* Aim of the exercise
Below are some records. Copy every line in them that holds "Aarau".

Collected data:
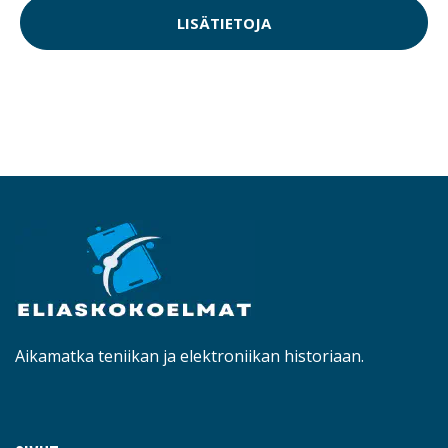
LISÄTIETOJA
Aikamatka teniikan ja elektroniikan historiaan.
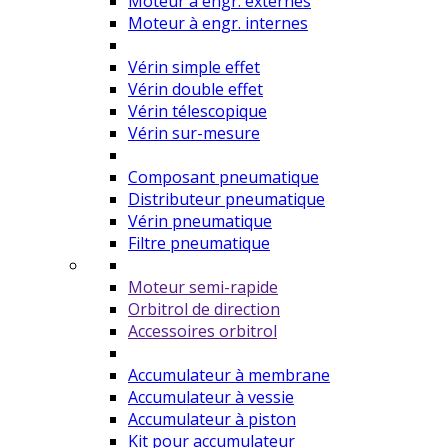
Moteur à engr. externes
Moteur à engr. internes
Vérin simple effet
Vérin double effet
Vérin télescopique
Vérin sur-mesure
Composant pneumatique
Distributeur pneumatique
Vérin pneumatique
Filtre pneumatique
Moteur semi-rapide
Orbitrol de direction
Accessoires orbitrol
Accumulateur à membrane
Accumulateur à vessie
Accumulateur à piston
Kit pour accumulateur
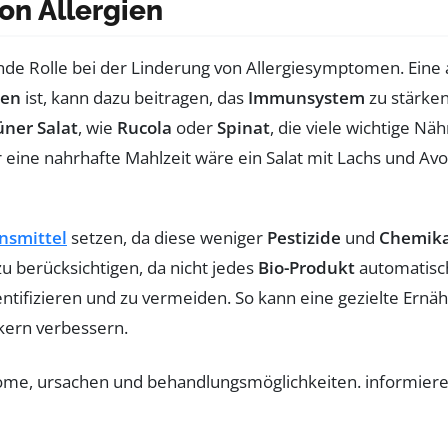
on Allergien
nde Rolle bei der Linderung von Allergiesymptomen. Eine
sen
ist, kann dazu beitragen, das
Immunsystem
zu stärken
üner Salat
, wie
Rucola
oder
Spinat
, die viele wichtige Nä
ine nahrhafte Mahlzeit wäre ein Salat mit Lachs und Avocad
nsmittel
setzen, da diese weniger
Pestizide
und
Chemika
u berücksichtigen, da nicht jedes
Bio-Produkt
automatisch 
entifizieren und zu vermeiden. So kann eine gezielte Ern
kern verbessern.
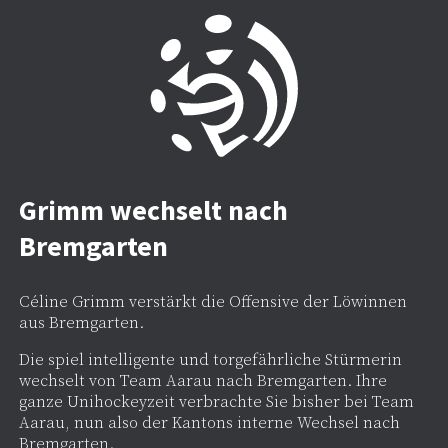
Grimm wechselt nach
Bremgarten
Céline Grimm verstärkt die Offensive der Löwinnen
aus Bremgarten.
Die spiel intelligente und torgefährliche Stürmerin
wechselt von Team Aarau nach Bremgarten. Ihre
ganze Unihockeyzeit verbrachte Sie bisher bei Team
Aarau, nun also der Kantons interne Wechsel nach
Bremgarten.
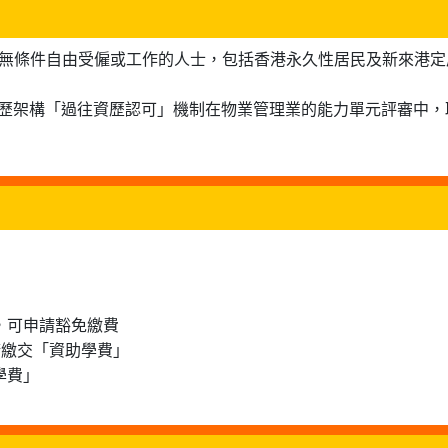
可無條件自由受僱或工作的人士，包括香港永久性居民及新來港定
資歷架構「過往資歷認可」機制在物業管理業的能力單元評審中，
士，可申請豁免繳費
申請繳交「資助學費」
學費」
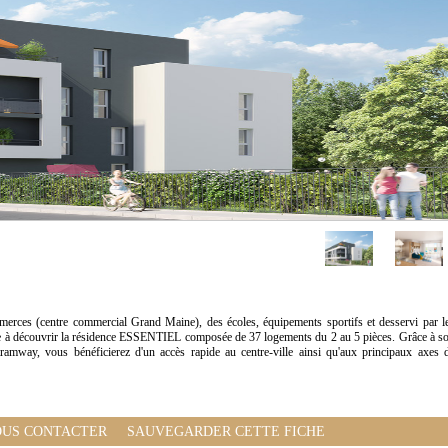
mmerces (centre commercial Grand Maine), des écoles, équipements sportifs et desservi par l
 à découvrir la résidence ESSENTIEL composée de 37 logements du 2 au 5 pièces. Grâce à s
ramway, vous bénéficierez d'un accès rapide au centre-ville ainsi qu'aux principaux axes 
US CONTACTER
SAUVEGARDER CETTE FICHE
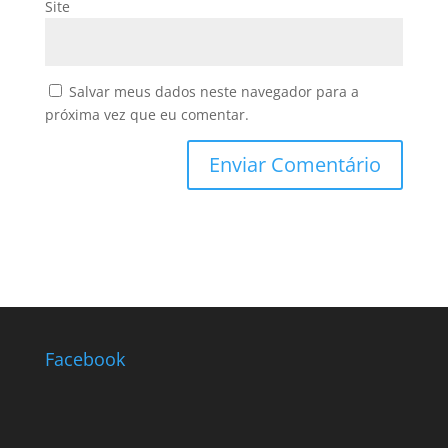
Site
Salvar meus dados neste navegador para a
próxima vez que eu comentar.
Facebook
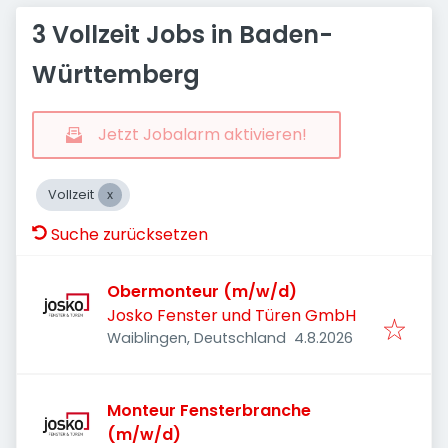
3 Vollzeit Jobs in Baden-
Württemberg
Jetzt Jobalarm aktivieren!
Vollzeit
Suche zurücksetzen
Obermonteur (m/w/d)
Josko Fenster und Türen GmbH
Veröffentlicht
:
Waiblingen, Deutschland
4.8.2026
Monteur Fensterbranche
(m/w/d)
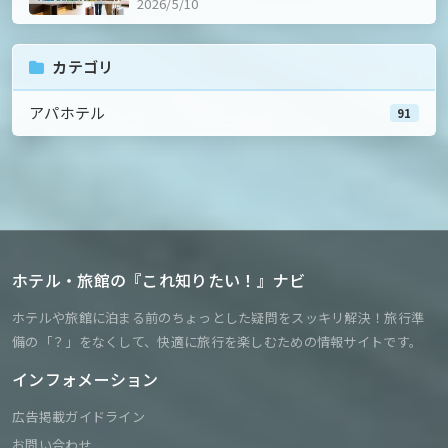
2026/5/10
カテゴリ
アパホテル
91
ホテル・旅館の『これ知りたい！』ナビ
ホテルや旅館に泊まる前のちょっとした疑問をスッキリ解決！旅行準
備の「？」をなくして、快適に旅行を楽しむための情報サイトです。
インフォメーション
広告掲載ガイドライン
お問い合わせ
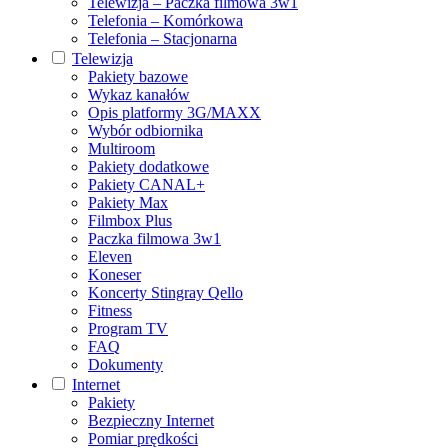
Telewizja – Paczka filmowa 3w1
Telefonia – Komórkowa
Telefonia – Stacjonarna
Telewizja
Pakiety bazowe
Wykaz kanałów
Opis platformy 3G/MAXX
Wybór odbiornika
Multiroom
Pakiety dodatkowe
Pakiety CANAL+
Pakiety Max
Filmbox Plus
Paczka filmowa 3w1
Eleven
Koneser
Koncerty Stingray Qello
Fitness
Program TV
FAQ
Dokumenty
Internet
Pakiety
Bezpieczny Internet
Pomiar prędkości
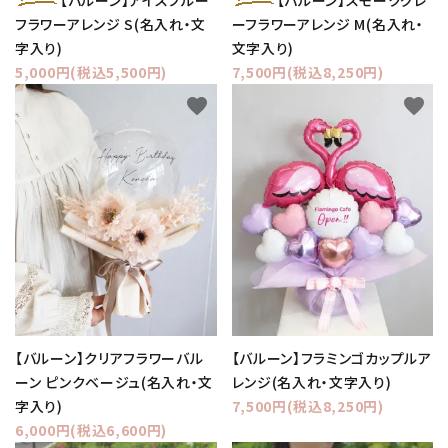
フラワーアレンジ S(名入れ・文
ーフラワーアレンジ M(名入れ・
字入り)
文字入り)
5,000円(税込5,500円)
7,500円(税込8,250円)
favorite
favorite
【バルーン】クリアフラワーバル
【バルーン】フラミンゴカップルア
ーン ピンクベージュ(名入れ・文
レンジ(名入れ・文字入り)
字入り)
7,500円(税込8,250円)
6,000円(税込6,600円)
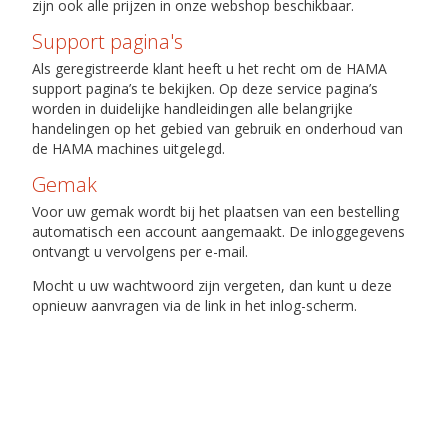
zijn ook alle prijzen in onze webshop beschikbaar.
Support pagina's
Als geregistreerde klant heeft u het recht om de ​HAMA
support pagina’s te bekijken. Op deze service pagina’s
worden in duidelijke handleidingen alle belangrijke
handelingen op het gebied van gebruik en onderhoud van
de HAMA machines uitgelegd.
Gemak
Voor uw gemak wordt bij het plaatsen van een bestelling
automatisch een account aangemaakt. De inloggegevens
ontvangt u vervolgens per e-mail.
Mocht u uw wachtwoord zijn vergeten, dan kunt u deze
opnieuw aanvragen via de link in het inlog-scherm.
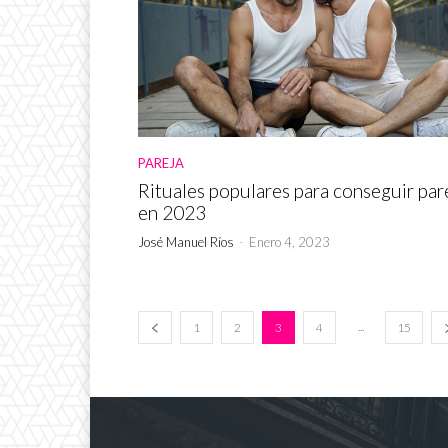
PAREJA
Rituales populares para conseguir par
en 2023
José Manuel Ríos
-
Enero 4, 2023
...
1
2
3
4
15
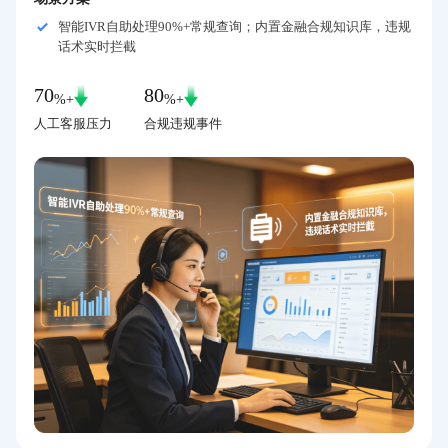
智能IVR自助处理90%+常规查询；内置金融合规知识库，违规
话术实时拦截
70
80
%+
%+
人工客服压力
合规违规事件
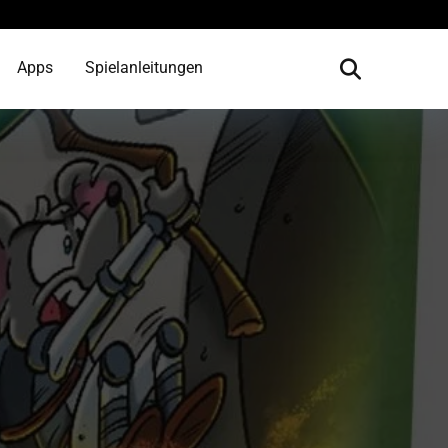
Apps
Spielanleitungen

* Solution for this problem
wechselt von Team Aarau nach Bremgarten. Ihre
Aarau, nun also der Kantons interne Wechsel nach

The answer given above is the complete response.